Every line of the material that includes the word "موسيقى" is to be shown.

Recorded information Block Start

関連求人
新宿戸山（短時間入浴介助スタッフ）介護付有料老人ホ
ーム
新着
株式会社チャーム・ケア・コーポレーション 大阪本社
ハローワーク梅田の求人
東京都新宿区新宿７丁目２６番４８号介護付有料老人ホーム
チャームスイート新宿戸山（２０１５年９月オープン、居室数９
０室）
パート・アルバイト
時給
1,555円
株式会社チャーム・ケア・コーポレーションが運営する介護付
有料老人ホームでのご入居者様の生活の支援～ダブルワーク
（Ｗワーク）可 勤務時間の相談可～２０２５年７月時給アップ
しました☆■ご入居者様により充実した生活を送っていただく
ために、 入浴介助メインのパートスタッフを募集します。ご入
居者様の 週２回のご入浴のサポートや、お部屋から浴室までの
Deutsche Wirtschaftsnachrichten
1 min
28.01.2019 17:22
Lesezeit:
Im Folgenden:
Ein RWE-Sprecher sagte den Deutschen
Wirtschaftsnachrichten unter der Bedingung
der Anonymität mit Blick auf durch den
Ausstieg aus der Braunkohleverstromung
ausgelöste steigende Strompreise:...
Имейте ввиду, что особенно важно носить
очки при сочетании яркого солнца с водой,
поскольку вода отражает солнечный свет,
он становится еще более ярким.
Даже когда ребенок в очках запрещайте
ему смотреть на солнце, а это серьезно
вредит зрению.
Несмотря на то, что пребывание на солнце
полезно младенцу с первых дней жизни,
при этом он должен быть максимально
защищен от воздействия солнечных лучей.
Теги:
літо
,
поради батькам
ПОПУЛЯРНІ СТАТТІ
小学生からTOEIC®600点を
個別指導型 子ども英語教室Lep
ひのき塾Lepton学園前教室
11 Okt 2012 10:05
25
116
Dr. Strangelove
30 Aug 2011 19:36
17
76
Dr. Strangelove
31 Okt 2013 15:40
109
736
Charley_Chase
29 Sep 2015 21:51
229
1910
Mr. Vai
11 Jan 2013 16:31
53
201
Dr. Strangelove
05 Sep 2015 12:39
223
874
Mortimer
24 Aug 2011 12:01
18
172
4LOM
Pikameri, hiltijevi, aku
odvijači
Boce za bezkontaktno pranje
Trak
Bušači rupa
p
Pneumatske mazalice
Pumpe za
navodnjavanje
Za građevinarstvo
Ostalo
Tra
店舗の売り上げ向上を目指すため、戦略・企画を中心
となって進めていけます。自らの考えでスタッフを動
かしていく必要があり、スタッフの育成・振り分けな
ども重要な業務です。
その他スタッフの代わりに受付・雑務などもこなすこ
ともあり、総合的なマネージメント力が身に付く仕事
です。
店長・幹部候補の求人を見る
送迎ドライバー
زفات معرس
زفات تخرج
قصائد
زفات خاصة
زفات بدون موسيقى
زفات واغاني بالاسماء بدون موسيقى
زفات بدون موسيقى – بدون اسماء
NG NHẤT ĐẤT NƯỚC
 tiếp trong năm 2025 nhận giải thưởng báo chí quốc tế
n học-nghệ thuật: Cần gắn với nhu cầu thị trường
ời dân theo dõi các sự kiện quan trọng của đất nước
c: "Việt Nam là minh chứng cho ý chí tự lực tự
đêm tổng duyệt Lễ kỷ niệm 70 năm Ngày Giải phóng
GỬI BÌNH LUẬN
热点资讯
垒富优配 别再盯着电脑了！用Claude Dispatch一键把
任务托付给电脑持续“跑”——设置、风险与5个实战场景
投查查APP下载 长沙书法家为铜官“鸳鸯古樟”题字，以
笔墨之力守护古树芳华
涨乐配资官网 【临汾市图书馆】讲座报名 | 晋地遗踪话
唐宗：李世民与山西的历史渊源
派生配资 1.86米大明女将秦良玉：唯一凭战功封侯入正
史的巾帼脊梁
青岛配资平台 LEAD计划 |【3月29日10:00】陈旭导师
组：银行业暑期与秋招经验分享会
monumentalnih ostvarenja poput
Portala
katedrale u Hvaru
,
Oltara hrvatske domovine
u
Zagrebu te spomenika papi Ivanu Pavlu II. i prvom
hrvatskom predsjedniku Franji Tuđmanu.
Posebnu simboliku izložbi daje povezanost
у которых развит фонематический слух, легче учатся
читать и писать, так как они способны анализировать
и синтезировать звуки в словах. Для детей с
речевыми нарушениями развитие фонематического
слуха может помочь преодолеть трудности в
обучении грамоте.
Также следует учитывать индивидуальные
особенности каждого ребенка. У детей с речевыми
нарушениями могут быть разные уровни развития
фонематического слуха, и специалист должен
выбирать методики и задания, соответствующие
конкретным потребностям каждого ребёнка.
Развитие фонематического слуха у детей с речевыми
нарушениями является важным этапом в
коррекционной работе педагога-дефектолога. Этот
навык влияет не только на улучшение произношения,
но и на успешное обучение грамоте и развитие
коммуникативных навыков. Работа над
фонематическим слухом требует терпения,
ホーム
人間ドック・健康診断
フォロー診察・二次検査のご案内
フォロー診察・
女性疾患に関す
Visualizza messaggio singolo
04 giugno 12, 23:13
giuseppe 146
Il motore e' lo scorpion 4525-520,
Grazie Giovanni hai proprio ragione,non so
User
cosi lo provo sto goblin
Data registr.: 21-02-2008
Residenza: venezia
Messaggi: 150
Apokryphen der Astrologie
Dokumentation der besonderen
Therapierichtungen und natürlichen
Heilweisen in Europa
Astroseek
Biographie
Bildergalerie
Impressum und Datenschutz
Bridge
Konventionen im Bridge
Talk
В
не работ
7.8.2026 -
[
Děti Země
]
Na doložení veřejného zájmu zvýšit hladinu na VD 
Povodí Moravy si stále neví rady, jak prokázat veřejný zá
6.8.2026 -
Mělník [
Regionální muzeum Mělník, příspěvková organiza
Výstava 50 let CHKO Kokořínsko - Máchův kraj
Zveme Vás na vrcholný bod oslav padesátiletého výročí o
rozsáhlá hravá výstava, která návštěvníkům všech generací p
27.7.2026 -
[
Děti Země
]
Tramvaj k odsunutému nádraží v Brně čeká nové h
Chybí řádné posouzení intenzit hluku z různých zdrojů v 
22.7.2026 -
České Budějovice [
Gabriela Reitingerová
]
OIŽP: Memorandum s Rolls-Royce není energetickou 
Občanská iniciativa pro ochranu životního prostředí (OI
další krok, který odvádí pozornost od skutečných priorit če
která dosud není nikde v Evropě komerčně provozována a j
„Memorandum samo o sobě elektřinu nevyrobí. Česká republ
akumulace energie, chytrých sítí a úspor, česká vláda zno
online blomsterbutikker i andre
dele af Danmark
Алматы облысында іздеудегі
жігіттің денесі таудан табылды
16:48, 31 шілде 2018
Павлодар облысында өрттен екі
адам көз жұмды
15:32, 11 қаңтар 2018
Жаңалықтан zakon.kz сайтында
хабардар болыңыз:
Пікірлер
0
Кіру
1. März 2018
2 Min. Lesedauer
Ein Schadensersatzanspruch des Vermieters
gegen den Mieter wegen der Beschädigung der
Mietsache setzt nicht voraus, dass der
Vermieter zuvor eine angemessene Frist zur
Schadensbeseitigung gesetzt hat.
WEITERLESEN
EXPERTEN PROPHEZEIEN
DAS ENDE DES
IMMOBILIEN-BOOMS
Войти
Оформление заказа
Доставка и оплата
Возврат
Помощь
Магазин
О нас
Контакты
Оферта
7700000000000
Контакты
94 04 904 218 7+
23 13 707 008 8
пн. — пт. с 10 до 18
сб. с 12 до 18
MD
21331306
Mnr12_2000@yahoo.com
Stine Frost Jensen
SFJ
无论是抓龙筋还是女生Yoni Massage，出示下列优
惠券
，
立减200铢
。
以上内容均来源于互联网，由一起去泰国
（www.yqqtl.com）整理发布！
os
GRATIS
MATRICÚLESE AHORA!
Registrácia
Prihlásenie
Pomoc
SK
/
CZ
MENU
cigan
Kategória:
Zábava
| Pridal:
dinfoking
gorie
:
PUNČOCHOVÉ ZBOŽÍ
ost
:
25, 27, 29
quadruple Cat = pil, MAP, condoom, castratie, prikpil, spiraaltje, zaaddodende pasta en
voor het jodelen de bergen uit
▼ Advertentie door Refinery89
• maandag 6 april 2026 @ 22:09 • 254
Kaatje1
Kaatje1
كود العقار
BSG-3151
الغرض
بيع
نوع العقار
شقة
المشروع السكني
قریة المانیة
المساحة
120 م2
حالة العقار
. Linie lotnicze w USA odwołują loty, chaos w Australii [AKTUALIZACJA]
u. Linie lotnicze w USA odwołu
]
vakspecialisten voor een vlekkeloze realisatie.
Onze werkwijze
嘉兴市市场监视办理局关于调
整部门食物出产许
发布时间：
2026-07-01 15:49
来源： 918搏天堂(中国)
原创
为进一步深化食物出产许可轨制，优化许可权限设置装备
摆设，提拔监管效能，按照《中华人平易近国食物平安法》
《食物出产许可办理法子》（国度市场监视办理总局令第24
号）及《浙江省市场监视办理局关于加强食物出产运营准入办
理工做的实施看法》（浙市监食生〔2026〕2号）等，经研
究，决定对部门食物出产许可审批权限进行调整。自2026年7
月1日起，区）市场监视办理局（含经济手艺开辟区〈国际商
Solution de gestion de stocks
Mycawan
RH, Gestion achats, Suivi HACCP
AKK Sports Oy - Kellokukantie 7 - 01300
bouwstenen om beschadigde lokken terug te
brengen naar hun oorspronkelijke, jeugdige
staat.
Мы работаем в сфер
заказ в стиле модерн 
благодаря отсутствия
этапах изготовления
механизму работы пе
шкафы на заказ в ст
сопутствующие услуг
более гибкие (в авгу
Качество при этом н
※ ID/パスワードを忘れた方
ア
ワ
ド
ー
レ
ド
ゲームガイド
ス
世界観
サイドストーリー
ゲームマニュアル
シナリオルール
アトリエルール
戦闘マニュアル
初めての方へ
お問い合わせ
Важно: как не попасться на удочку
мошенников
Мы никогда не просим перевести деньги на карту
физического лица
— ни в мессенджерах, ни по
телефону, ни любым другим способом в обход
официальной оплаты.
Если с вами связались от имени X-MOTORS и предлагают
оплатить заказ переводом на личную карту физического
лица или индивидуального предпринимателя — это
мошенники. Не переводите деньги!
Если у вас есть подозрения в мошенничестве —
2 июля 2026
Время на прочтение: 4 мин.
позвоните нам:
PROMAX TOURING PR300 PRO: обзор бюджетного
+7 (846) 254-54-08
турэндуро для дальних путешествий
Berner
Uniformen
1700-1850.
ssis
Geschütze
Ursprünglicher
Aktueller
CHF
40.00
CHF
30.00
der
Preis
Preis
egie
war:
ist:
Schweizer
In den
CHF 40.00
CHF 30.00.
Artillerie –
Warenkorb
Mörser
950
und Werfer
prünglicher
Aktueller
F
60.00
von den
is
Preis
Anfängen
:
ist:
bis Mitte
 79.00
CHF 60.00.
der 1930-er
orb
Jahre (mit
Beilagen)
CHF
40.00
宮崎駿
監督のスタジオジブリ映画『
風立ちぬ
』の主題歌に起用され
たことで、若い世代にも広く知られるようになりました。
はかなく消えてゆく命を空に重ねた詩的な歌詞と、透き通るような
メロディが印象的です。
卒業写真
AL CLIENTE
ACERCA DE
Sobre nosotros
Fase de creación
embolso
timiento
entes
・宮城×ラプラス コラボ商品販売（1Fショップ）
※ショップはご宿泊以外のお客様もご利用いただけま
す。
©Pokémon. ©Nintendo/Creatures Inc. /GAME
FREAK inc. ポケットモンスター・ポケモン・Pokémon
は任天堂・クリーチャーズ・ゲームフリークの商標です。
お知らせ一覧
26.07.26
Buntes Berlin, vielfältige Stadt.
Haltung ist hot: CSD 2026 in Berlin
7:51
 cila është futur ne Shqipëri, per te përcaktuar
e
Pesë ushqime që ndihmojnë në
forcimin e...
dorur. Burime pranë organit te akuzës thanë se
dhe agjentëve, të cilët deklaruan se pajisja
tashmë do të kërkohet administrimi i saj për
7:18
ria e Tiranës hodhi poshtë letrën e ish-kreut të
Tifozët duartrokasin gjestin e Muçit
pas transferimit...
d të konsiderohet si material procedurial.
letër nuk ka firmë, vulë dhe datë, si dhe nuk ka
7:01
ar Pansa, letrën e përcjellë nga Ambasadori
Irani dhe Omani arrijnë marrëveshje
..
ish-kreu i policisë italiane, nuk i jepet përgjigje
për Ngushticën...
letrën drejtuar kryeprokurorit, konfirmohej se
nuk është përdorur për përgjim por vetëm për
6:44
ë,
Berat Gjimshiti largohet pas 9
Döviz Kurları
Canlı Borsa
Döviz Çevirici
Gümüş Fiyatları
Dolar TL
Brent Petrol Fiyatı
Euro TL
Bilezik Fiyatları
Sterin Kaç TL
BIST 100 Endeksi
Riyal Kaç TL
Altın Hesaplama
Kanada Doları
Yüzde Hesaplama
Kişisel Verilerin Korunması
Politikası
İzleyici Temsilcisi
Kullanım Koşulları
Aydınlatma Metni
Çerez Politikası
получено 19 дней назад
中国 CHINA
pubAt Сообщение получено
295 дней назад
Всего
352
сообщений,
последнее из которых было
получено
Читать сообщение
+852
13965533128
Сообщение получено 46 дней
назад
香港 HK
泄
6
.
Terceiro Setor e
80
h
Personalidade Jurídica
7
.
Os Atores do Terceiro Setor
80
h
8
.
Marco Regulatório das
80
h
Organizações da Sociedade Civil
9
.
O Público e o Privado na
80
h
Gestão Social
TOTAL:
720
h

Recorded information Block End

## [Exercise answer]
زفات بدون موسيقى
زفات واغاني بالاسماء بدون موسيقى
زفات بدون موسيقى – بدون اسماء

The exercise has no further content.